IL ÉTAIT UNE FOIS SIX JEUNES MUSICIENS que réunissait une franche camaraderie. L’aîné s’appelait Louis Durey, il avait vu le jour en 1888. Trois autres étaient nés en 1892 (Arthur Honegger, Darius Milhaud et Germaine Tailleferre) et deux en 1899 (Francis Poulenc et Georges Auric). En 1918, la France sort de la guerre. L’Allemagne est vaincue et, pour certains, la musique allemande est elle aussi défaite. L’heure est aux Années folles, celles de l’insouciance et de la légèreté retrouvées. Wagner, voilà l’ennemi ! Place à une musique claire, nette, concise, à la manière de Satie ; des mélodies franches plutôt qu’un récitatif sinueux, de la polytonalité ensoleillée plutôt qu’un chromatisme humide et ténébreux !

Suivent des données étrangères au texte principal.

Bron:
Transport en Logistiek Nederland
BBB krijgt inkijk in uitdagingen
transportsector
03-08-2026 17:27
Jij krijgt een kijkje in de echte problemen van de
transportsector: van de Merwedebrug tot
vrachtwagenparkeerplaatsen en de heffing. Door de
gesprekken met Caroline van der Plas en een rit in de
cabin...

Mais les ressemblances entre les six musiciens s’arrêtent là : contrairement au groupe des Cinq qui, au siècle précédent, avait réuni cinq compositeurs souhaitant défendre une certaine idée de la musique russe, loin des conventions occidentales, les Six n’adoptèrent aucune posture militante. La clarté qu’on a citée n’était que la promesse d’un idéal : celui d’une musique française réconciliée, pleine d’allant, libérée de la métaphysique.
Le groupe des Six n’exista en lui-même que quelques années. Il vit le jour de manière informelle dès 1918, à Montparnasse, où Blaise Cendras organisait des expositions de peinture et œuvrait au dialogue entre les arts. Deux ans plus tard, Darius Milhaud invita cinq de ses amis compositeurs chez lui, et c’est ce soir-là que le journaliste Henri Collet annonça dans un article de Comoedia la naissance d’un « groupe des Six ».

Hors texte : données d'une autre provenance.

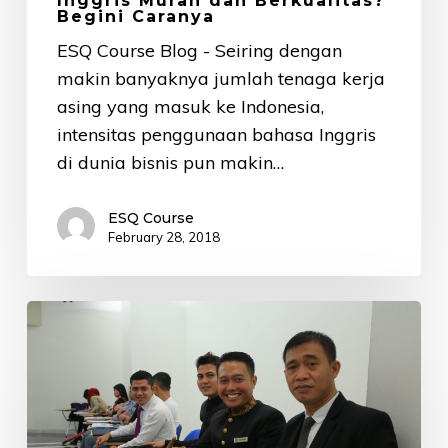
Inggris Murah dan Berkualitas?
Begini Caranya
ESQ Course Blog - Seiring dengan
makin banyaknya jumlah tenaga kerja
asing yang masuk ke Indonesia,
intensitas penggunaan bahasa Inggris
di dunia bisnis pun makin…
ESQ Course
February 28, 2018
Tempat
Kursus
Bahasa
Inggris
Perusahaan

Une œuvre collective (Les Mariés de la tour Eiffel) et un manifeste de Cocteau (Le Coq et l’Arlequin) donnèrent l’illusion d’une esthétique commune, mais les dîners qui réunissaient les six musiciens, le samedi, au cabaret Bœuf sur le toit, s’arrêtèrent en 1923 après la mort de Raymond Radiguet, ami de Cocteau (Durey s’en était retiré dès 1921).

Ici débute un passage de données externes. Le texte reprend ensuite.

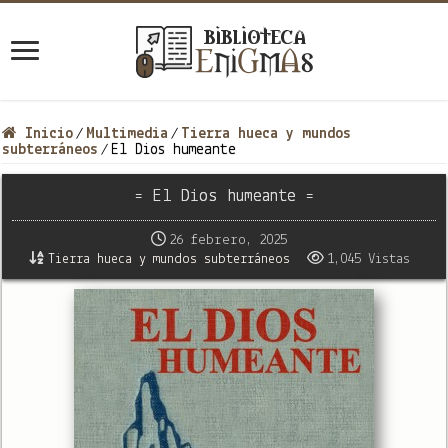
Inicio
Multimedia
Tierra hueca y mundos
/
/
subterráneos
El Dios humeante
/
= El Dios humeante =
26 febrero, 2025
Tierra hueca y mundos subterráneos
1,045 Vistas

Chacun continua de parcourir son propre chemin, avec des fortunes diverses. Si Poulenc semble définitivement inscrit au répertoire, Milhaud et Honegger y apparaissent de manière moins régulière. Auric, lui, est resté célèbre pour ses musiques de film. Quant à Tailleferre et Durey, on aura l’occasion de redécouvrir leur musique. Cent ans plus tard, Radio France remet à l’honneur des musiciens qui ne rechignaient pas à utiliser les rythmes du music-hall et les couleurs du cirque pour épicer leurs partitions.